QuPath Cellpose/Omnipose extension

This repo adds some support to use 2D Cellpose within QuPath through a Python virtual environment.

We also want to use Omnipose, which offers some amazing features, but there is currently no consensus between the developers and there are incompatibilities between the current Cellpose and Omnipose versions.

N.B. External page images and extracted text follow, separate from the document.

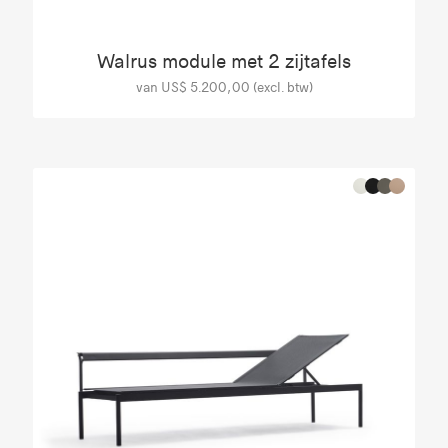
Walrus module met 2 zijtafels
van US$ 5.200,00 (excl. btw)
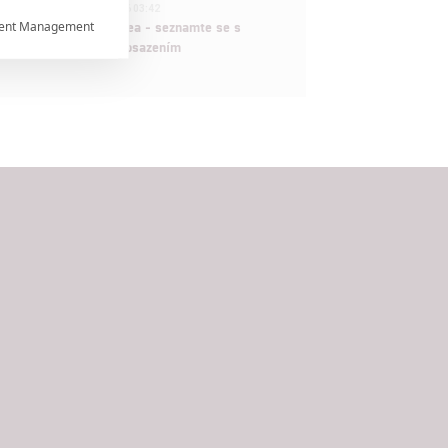
1
ČLÁNEK | 30.07.2026 03:42
ent Management
Velké preview: Odyssea - seznamte se s

maximálně nabitým obsazením


rtnerům
ání chyb,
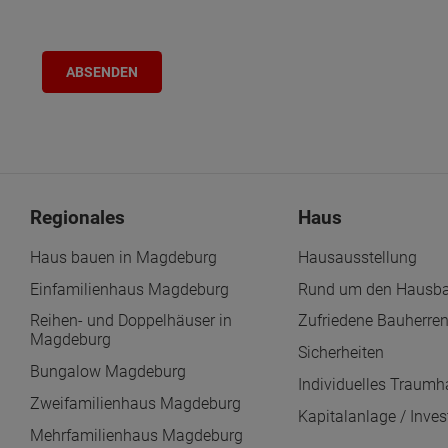
Regionales
Haus
Haus bauen in Magdeburg
Hausausstellung
Einfamilienhaus Magdeburg
Rund um den Hausb
Reihen- und Doppelhäuser in
Zufriedene Bauherre
Magdeburg
Sicherheiten
Bungalow Magdeburg
Individuelles Traum
Zweifamilienhaus Magdeburg
Kapitalanlage / Inves
Mehrfamilienhaus Magdeburg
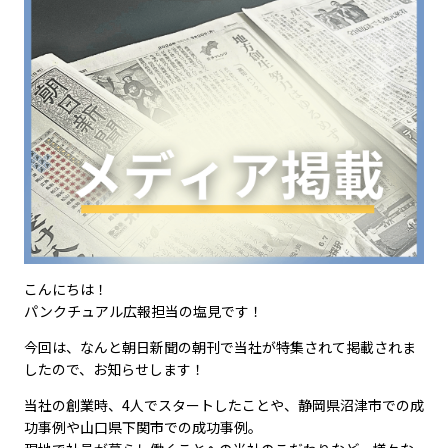
こんにちは！
パンクチュアル広報担当の塩見です！
今回は、なんと朝日新聞の朝刊で当社が特集されて掲載されま
したので、お知らせします！
当社の創業時、4人でスタートしたことや、静岡県沼津市での成
功事例や山口県下関市での成功事例。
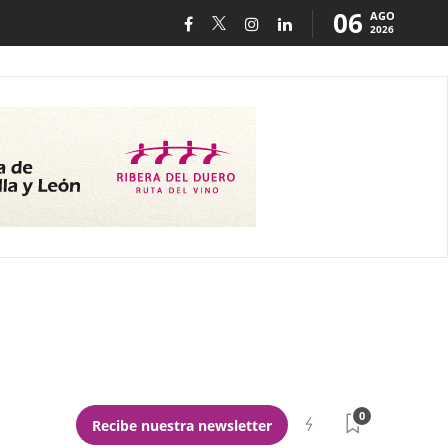
06
AGO
2026
0
Recibe nuestra newsletter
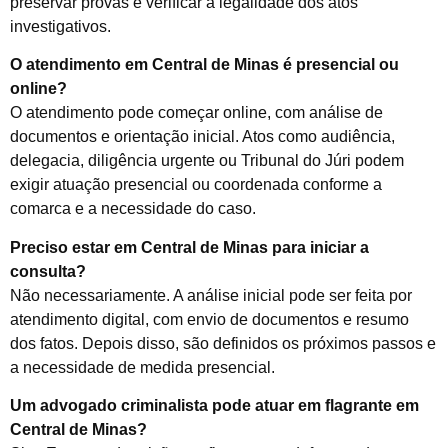
preservar provas e verificar a legalidade dos atos
investigativos.
O atendimento em Central de Minas é presencial ou
online?
O atendimento pode começar online, com análise de
documentos e orientação inicial. Atos como audiência,
delegacia, diligência urgente ou Tribunal do Júri podem
exigir atuação presencial ou coordenada conforme a
comarca e a necessidade do caso.
Preciso estar em Central de Minas para iniciar a
consulta?
Não necessariamente. A análise inicial pode ser feita por
atendimento digital, com envio de documentos e resumo
dos fatos. Depois disso, são definidos os próximos passos e
a necessidade de medida presencial.
Um advogado criminalista pode atuar em flagrante em
Central de Minas?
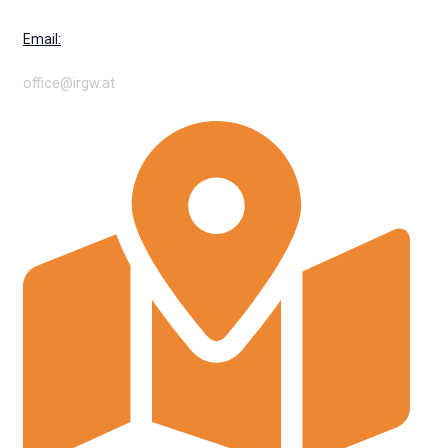
Email:
office@irgw.at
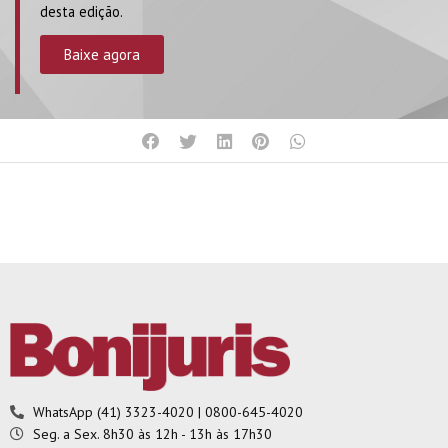
desta edição.
Baixe agora
WhatsApp (41) 3323-4020 | 0800-645-4020
Seg. a Sex. 8h30 às 12h - 13h às 17h30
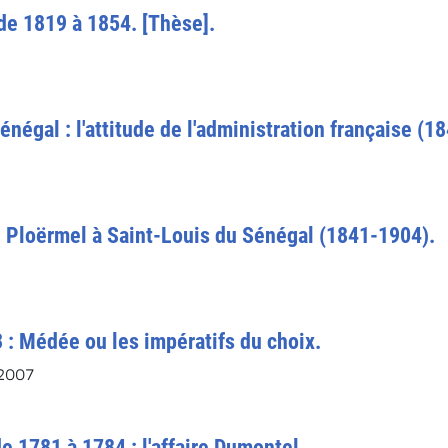
de 1819 à 1854. [Thèse].
Sénégal : l'attitude de l'administration française (1
e Ploërmel à Saint-Louis du Sénégal (1841-1904).
3 : Médée ou les impératifs du choix.
 2007
e 1781 à 1784 : l'affaire Dumontel.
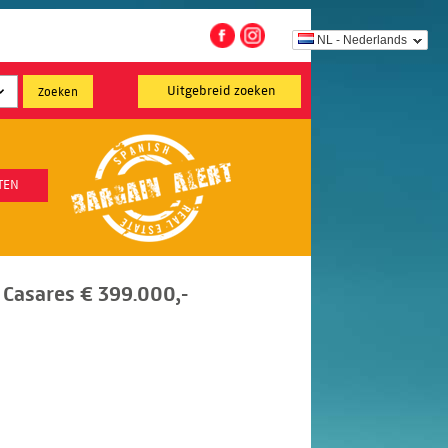
NL - Nederlands
Uitgebreid zoeken
TEN
Casares € 399.000,-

We have decided to provide support for both using cellpose and omnipose, in the form of two separate environments, so that they can play nice.

Warning

Versions above v0.6.0 of this extension will only work on QuPath 0.4.0 or later. Please update QuPath to the latest version. In case you are stuck with QuPath v0.3.2, the last release to work is v0.5.1

Citing

Please cite this extension by linking it to this GitHub or to the release you used, and feel free to give us a star ⭐️

As this code is neither novel nor entirely original, there is no linked publication, but you can use the following Zenodo entry:

DOI

Code authorship

Author: Olivier Burri (1)

Contributors: Nicolas Chiaruttini (1), Romain Guiet (1)

This code heavily makes use of functions created by Pete Bankhead and the QuPath team for their StarDist Extension

Affiliations

(1) EPFL BioImaging and Optics Platform (BIOP)

If you use this extension, you should cite the following publications

Stringer, C., Wang, T., Michaelos, M. et al Cellpose: a generalist algorithm for cellular segmentation. Nat Methods 18, 100–106 (2021). https://doi.org/10.1038/s41592-020-01018-x

Pachitariu, M., Stringer, C. Cellpose 2.0: how to train your own model. Nat Methods 19, 1634–1641 (2022). https://doi.org/10.1038/s41592-022-01663-4

Cutler, K.J., Stringer, C., Lo, T.W. et al. Omnipose: a high-precision morphology-independent solution for bacterial cell segmentation. Nat Methods 19, 1438–1448 (2022). https://doi.org/10.1038/s41592-022-01639-4

Bankhead, P. et al. QuPath: Open source software for digital pathology image analysis. Scientific Reports (2017). https://doi.org/10.1038/s41598-017-17204-5

Installation

Step 1: Install Cellpose and/or Omnipose

Installation from the official Cellpose documentation

You will need a Python virtual environment with Cellpose working.
Please follow the instructions to install Cellpose from the main Cellpose repository. Likewise, for Omnipose please see the main Omnipose repository Note that for GPU acceleration on Windows and Linux you may need to install additional CUDA packages.

Note

scikit-image Dependency

As of version 0.4 of this extension, QC (quality control) is run automatically when training a model. Due to the dependencies of the validation Python script run-cellpose-qc.py there is an extra dependency: scikit-image.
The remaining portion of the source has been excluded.